Igor calló, dio unos cuantos pasos por el cuarto y luego se volvió hacia mí. Metió una mano en un bolsillo y sacó una cuchilla de afeitar. Me quedé petrificada. Se acercó, cogió mi brazo y en la parte externa de mi muñeca derecha, despacio y con cuidado, cortó la carne con la cuchilla. Hizo un corte rápido, pequeño y poco profundo. Primero uno, luego otro y otro…

Yo no sentía dolor. Las lágrimas seguían corriendo por mis mejillas y a través de ellas observaba los hilillos de sangre que manaban por mi brazo. Los cortes sanguinolentos parecían una pulsera natural.

—Así tendrá un recuerdo duradero de mí. En la mano izquierda, el reloj, y en la derecha, Igor, su alumno más querido. Ya me voy, compañera. By the way, uno, uno, dos es el número de la policía —dijo, se levantó, cogió del suelo su mochila y se dirigió a la puerta.

Pero, entonces, regresó y con un rápido movimiento arrancó la cinta adhesiva de mi boca y posó en ella la palma de la mano. Gemí.

—Chsss —me tranquilizó. Separó la mano lentamente, se inclinó y con besos leves, infantiles, lamió mis lágrimas—. Todavía tiene oportunidad de decir algo, compañera —dijo.

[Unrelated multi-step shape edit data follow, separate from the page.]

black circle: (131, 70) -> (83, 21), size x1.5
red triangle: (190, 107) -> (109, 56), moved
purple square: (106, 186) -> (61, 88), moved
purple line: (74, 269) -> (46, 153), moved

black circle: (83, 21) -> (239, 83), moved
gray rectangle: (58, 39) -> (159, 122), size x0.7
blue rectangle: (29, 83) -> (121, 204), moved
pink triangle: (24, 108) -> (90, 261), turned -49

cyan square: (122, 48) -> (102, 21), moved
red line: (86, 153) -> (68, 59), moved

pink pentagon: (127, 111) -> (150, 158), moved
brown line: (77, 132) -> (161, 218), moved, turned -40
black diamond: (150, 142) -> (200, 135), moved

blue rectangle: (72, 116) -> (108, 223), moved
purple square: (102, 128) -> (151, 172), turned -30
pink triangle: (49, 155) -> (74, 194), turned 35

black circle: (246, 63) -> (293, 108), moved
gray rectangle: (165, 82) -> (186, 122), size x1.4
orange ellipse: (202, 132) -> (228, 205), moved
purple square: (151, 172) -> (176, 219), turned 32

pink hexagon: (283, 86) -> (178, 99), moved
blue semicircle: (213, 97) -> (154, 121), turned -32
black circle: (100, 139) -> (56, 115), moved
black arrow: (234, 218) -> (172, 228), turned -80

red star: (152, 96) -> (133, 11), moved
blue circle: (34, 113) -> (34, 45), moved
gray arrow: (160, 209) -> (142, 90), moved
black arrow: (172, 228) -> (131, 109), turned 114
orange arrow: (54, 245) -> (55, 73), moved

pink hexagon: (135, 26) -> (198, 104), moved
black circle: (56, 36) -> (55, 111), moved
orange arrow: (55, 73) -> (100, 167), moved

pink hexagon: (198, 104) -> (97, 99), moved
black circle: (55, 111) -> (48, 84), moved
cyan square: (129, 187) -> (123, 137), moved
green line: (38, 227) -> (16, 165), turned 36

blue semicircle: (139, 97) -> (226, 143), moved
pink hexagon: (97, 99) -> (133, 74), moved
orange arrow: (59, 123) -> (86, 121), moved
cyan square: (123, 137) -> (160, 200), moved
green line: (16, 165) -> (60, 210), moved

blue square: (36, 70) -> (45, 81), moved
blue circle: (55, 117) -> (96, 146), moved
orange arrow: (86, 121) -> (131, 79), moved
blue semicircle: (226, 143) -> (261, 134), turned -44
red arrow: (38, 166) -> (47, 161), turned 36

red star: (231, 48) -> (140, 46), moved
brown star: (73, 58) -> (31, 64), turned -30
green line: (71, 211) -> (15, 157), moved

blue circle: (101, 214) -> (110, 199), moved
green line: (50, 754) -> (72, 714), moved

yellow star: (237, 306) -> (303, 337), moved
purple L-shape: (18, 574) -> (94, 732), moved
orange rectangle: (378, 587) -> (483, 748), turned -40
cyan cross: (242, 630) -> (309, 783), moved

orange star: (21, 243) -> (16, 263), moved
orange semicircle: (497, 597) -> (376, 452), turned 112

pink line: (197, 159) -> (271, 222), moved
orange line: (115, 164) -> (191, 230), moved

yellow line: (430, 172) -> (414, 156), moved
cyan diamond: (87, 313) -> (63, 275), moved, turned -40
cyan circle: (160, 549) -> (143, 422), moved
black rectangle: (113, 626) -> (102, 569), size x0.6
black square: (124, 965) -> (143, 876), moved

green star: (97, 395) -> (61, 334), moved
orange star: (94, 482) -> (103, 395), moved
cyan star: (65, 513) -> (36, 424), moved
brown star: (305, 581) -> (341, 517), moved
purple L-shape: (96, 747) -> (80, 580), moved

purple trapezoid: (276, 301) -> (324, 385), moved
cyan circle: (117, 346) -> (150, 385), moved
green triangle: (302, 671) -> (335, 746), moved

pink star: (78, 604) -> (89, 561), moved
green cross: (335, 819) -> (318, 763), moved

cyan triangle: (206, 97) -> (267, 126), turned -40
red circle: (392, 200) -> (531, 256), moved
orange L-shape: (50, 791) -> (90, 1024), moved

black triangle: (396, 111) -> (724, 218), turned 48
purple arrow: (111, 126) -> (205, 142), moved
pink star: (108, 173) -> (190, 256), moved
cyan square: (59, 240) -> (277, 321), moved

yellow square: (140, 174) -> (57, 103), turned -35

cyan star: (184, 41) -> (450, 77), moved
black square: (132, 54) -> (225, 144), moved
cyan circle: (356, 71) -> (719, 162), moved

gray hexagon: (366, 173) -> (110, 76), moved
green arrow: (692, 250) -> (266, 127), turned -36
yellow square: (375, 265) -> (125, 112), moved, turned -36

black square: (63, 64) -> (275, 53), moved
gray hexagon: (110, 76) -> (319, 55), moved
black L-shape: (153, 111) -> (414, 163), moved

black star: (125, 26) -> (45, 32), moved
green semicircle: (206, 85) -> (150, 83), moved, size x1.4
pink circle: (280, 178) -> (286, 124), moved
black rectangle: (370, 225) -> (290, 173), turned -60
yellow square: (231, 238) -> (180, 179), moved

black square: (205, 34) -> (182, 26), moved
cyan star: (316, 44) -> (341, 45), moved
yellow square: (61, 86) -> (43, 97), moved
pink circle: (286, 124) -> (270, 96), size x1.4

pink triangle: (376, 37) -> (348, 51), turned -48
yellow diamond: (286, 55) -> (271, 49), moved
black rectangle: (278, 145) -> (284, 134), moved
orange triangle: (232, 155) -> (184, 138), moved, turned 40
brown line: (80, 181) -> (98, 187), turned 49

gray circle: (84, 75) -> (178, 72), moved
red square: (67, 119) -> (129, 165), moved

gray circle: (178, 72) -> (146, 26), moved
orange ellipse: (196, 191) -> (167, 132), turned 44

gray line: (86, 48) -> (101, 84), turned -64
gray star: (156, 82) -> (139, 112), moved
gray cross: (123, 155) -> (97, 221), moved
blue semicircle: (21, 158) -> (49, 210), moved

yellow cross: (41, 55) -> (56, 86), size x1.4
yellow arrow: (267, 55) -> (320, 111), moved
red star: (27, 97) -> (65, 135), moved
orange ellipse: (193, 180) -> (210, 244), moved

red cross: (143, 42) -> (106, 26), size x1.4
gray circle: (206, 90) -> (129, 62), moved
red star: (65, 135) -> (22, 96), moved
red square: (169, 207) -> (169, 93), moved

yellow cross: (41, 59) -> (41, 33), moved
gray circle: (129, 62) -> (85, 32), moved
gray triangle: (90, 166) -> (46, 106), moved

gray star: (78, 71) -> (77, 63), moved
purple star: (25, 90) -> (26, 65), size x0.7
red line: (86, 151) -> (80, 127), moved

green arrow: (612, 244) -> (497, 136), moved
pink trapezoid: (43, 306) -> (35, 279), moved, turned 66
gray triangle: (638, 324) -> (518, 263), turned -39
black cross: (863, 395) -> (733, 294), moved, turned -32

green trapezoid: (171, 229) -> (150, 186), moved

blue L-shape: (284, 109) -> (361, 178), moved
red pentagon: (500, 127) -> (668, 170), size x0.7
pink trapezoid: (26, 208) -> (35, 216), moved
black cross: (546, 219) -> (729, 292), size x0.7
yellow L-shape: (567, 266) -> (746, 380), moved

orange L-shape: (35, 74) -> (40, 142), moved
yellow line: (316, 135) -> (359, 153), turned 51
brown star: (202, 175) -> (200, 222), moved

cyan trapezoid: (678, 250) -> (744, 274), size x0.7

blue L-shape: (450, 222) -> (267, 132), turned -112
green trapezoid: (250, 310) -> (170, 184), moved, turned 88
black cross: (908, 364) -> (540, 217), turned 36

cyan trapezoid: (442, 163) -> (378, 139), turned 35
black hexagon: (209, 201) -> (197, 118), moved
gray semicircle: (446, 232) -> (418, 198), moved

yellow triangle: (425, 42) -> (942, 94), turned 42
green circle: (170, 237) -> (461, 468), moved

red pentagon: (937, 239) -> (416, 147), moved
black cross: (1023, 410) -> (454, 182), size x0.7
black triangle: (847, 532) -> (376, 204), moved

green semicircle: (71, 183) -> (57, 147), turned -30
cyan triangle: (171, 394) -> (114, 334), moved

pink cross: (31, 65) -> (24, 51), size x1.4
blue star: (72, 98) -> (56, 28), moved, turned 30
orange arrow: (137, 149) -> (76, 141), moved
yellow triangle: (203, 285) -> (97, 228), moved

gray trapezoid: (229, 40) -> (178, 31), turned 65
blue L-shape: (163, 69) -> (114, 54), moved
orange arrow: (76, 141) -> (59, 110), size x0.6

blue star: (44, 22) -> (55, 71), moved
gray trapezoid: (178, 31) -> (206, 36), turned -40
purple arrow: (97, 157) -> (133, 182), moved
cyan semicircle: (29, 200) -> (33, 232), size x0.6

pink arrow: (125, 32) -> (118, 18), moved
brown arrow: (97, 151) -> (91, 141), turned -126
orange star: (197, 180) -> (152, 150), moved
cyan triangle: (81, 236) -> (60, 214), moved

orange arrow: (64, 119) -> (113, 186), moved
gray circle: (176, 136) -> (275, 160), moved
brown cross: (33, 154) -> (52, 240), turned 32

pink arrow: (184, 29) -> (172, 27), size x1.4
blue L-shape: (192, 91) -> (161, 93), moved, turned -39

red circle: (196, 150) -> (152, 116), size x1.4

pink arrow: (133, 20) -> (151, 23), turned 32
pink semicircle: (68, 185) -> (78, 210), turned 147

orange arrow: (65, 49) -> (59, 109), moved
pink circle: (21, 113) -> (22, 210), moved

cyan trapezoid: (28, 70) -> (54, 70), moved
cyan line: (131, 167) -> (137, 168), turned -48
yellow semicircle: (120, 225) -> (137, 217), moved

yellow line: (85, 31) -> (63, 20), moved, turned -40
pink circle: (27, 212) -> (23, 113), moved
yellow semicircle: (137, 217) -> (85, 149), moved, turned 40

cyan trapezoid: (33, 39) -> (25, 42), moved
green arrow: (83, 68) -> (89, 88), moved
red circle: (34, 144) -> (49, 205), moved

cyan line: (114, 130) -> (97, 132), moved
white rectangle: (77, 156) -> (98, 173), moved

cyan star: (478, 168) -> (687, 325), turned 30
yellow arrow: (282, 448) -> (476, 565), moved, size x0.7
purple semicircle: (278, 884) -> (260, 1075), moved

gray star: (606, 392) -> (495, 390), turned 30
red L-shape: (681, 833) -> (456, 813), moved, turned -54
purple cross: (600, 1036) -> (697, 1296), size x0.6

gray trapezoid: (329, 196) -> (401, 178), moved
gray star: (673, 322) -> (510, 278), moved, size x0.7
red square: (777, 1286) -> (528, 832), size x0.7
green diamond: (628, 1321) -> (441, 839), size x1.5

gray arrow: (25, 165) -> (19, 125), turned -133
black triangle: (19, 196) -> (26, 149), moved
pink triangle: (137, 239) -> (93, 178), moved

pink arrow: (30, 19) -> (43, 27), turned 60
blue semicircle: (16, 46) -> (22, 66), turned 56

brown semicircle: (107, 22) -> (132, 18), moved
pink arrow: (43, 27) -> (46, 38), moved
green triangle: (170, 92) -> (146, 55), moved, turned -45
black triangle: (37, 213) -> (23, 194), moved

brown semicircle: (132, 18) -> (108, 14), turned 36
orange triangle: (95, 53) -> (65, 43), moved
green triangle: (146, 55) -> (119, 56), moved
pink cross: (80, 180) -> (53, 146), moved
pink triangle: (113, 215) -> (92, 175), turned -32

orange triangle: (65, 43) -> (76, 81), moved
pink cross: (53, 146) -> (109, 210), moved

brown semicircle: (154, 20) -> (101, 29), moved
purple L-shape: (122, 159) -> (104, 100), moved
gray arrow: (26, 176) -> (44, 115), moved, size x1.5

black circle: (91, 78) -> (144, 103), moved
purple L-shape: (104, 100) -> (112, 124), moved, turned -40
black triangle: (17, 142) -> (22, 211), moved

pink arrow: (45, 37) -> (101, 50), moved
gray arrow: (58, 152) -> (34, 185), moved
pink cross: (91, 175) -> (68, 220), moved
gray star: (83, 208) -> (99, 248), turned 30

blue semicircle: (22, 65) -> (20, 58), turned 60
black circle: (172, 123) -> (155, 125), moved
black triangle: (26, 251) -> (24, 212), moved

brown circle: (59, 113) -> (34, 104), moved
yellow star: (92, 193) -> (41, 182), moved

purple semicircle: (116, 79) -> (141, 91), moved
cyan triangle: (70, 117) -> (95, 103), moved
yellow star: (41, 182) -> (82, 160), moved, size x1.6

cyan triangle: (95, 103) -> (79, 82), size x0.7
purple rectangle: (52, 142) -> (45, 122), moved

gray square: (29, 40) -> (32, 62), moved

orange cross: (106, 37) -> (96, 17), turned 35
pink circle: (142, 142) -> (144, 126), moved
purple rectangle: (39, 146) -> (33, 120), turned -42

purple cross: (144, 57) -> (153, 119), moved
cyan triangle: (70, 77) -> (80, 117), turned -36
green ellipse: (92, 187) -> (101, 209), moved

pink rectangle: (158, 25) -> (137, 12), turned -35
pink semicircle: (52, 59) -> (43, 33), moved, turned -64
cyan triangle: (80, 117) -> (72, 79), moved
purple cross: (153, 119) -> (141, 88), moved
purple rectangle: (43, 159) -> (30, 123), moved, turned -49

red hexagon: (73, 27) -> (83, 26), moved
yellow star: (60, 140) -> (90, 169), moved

Callé como una muerta. Igor casi se metió en mi cara y, sereno, añadió susurrando:

—¿Y qué si fui yo el cabrón que la acusó a Draaisma? Porque podría haber sido yo. Odiaba esa confianza en sí misma de la que hacía gala, sus titubeos que, en realidad, eran falsos, su indignación justiciera que carecía de cualquier base, su tibia participación en todo… Sí, quizá fui yo, porque, entretanto, me he convertido en Terminator. Todos nosotros vamos por el mundo con las mandíbulas apretadas, como Schwarzenegger. Asesinos, delincuentes, inocentes, víctimas, supervivientes, refugiados, los de casa y nosotros aquí, ninguno somos ya las mismas personas. ¡Esta guerra nos ha jodido a todos! De una u otra manera. Ninguna persona normal sale de la guerra intacta. Pero usted me parecía blanca y entera, como una taza de porcelana. Así que era lógico que me entraran ganas de hacerla añicos, de romperla, de sacar algo de su interior, un signo de compasión, un atisbo de piedad, algo…

Igor me contempló con sus ojos oscuros y rasgados como si sopesara mi alma. Yo seguía callada. Y cuando salió y cerró la puerta tras de sí, un silencio pesado invadió la habitación. Aún sentada, paralizada, aguzaba el oído. Luego tragué deprisa y escupí una bala invisible que, desde Dios sabe cuándo, apretaba entre los dientes. Un fuerte grito hendió mi garganta de repente. Supongo que era ese tono que Igor intentaba arrancarme sin éxito todo el rato. Pero ya no estaba para oírlo.